The court denied the firm’s request for an appeal after R.J. argued that its right to due process had been violated and that the issue could affect thousands of pending cases in Florida against tobacco companies.
In the R.J. Reynolds Tobacco Co. v. Mathilde Martin Supreme Court case, Martin was awarded $3.3 million in compensatory damages and $25 million in punitive damages after her husband Benny died in 1995 of lung cancer, something she attributed to his smoking of Lucky Strike cigarettes.
The suit stemmed from a class-action filed in 1994 by the late Dr.
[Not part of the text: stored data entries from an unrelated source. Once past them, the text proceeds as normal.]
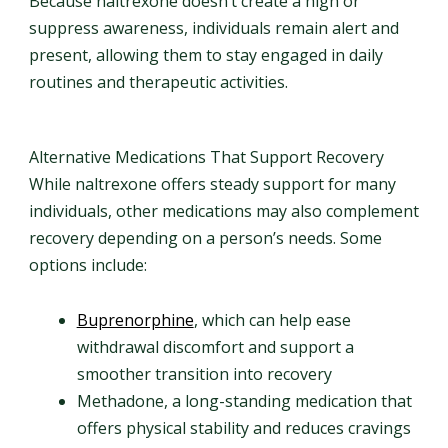
Because naltrexone doesn’t create a high or
suppress awareness, individuals remain alert and
present, allowing them to stay engaged in daily
routines and therapeutic activities.
Alternative Medications That Support Recovery
While naltrexone offers steady support for many
individuals, other medications may also complement
recovery depending on a person’s needs. Some
options include:
Buprenorphine
, which can help ease
withdrawal discomfort and support a
smoother transition into recovery
Methadone, a long-standing medication that
offers physical stability and reduces cravings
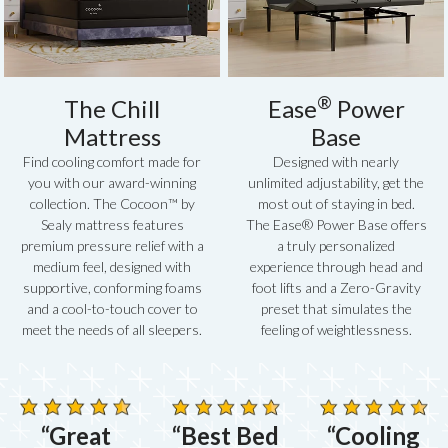
®
The Chill
Ease
Power
Mattress
Base
Find cooling comfort made for
Designed with nearly
you with our award-winning
unlimited adjustability, get the
collection. The Cocoon™ by
most out of staying in bed.
Sealy mattress features
The Ease® Power Base offers
premium pressure relief with a
a truly personalized
medium feel, designed with
experience through head and
supportive, conforming foams
foot lifts and a Zero-Gravity
and a cool-to-touch cover to
preset that simulates the
meet the needs of all sleepers.
feeling of weightlessness.
“Great
“Best Bed
“Cooling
Howard Engle, producing a $145 billion judgment against cigarette makers six years down the line. The cases were filed by sick Florida smokers or relatives.
The case was later overturned in 2006, but the court upheld the trial jury’s findings about the dangers of tobacco and that companies concealed the negative health effects of smoking.
R.J. Reynolds argued in its appeal that the Martin case precluded litigation of issues that had not been decided during the Engle suit, violating the company’s right to due process.